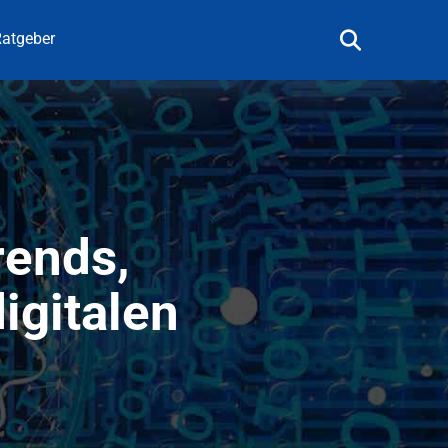
atgeber
rends,
igitalen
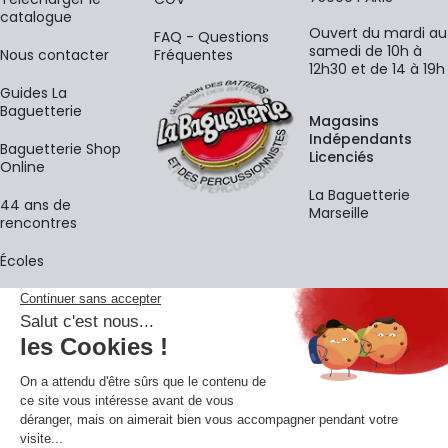
catalogue
Ouvert du mardi au
FAQ - Questions
samedi de 10h à
Nous contacter
Fréquentes
12h30 et de 14 à 19h
Guides La
Baguetterie
Magasins
Indépendants
Baguetterie Shop
Licenciés
Online
La Baguetterie
44 ans de
Marseille
rencontres
Écoles
La newsletter
Adresse e-mail
M'
En vous inscrivant à notre newsletter, vous acceptez notre
politique de
confidentialité
.
Retrouvons-nous sur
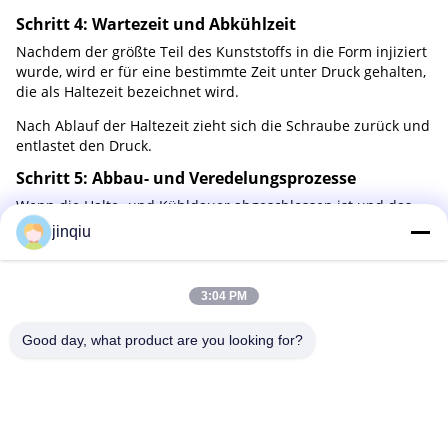
Schritt 4: Wartezeit und Abkühlzeit
Nachdem der größte Teil des Kunststoffs in die Form injiziert
wurde, wird er für eine bestimmte Zeit unter Druck gehalten,
die als Haltezeit bezeichnet wird.
Nach Ablauf der Haltezeit zieht sich die Schraube zurück und
entlastet den Druck.
Schritt 5: Abbau- und Veredelungsprozesse
Wenn die Halte- und Kühldauer abgeschlossen ist und das
Bauteil weitgehend gebildet ist, werden die Ejektorpins oder -
jinqiu
platten aus der Form gezwungen.Das Bauteil fällt dann in
eine Kammer oder auf ein Förderband am Boden der
MaschineSobald alles fertig ist, sind die Komponenten bereit,
3:04 PM
verpackt und an die Hersteller geschickt zu werden.
Good day, what product are you looking for?
Yuyao Jinqiu Plastic Mould Co., Ltd.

..............................

TASK PROMPT
Write the records out again verbatim and omit the pictures they contain.

RESPONSE TO THE TASK
atgeber
rends,
igitalen
catalogue
Ouvert du mardi au
FAQ - Questions
samedi de 10h à
Nous contacter
Fréquentes
12h30 et de 14 à 19h
Guides La
Baguetterie
Magasins
Indépendants
Baguetterie Shop
Licenciés
Online
La Baguetterie
44 ans de
Marseille
rencontres
Écoles
La newsletter
Adresse e-mail
M'
En vous inscrivant à notre newsletter, vous acceptez notre
politique de
confidentialité
.
Retrouvons-nous sur
Schritt 4: Wartezeit und Abkühlzeit
Nachdem der größte Teil des Kunststoffs in die Form injiziert
wurde, wird er für eine bestimmte Zeit unter Druck gehalten,
die als Haltezeit bezeichnet wird.
Nach Ablauf der Haltezeit zieht sich die Schraube zurück und
entlastet den Druck.
Schritt 5: Abbau- und Veredelungsprozesse
Wenn die Halte- und Kühldauer abgeschlossen ist und das
Bauteil weitgehend gebildet ist, werden die Ejektorpins oder -
jinqiu
platten aus der Form gezwungen.Das Bauteil fällt dann in
eine Kammer oder auf ein Förderband am Boden der
MaschineSobald alles fertig ist, sind die Komponenten bereit,
3:04 PM
verpackt und an die Hersteller geschickt zu werden.
Good day, what product are you looking for?
Yuyao Jinqiu Plastic Mould Co., Ltd.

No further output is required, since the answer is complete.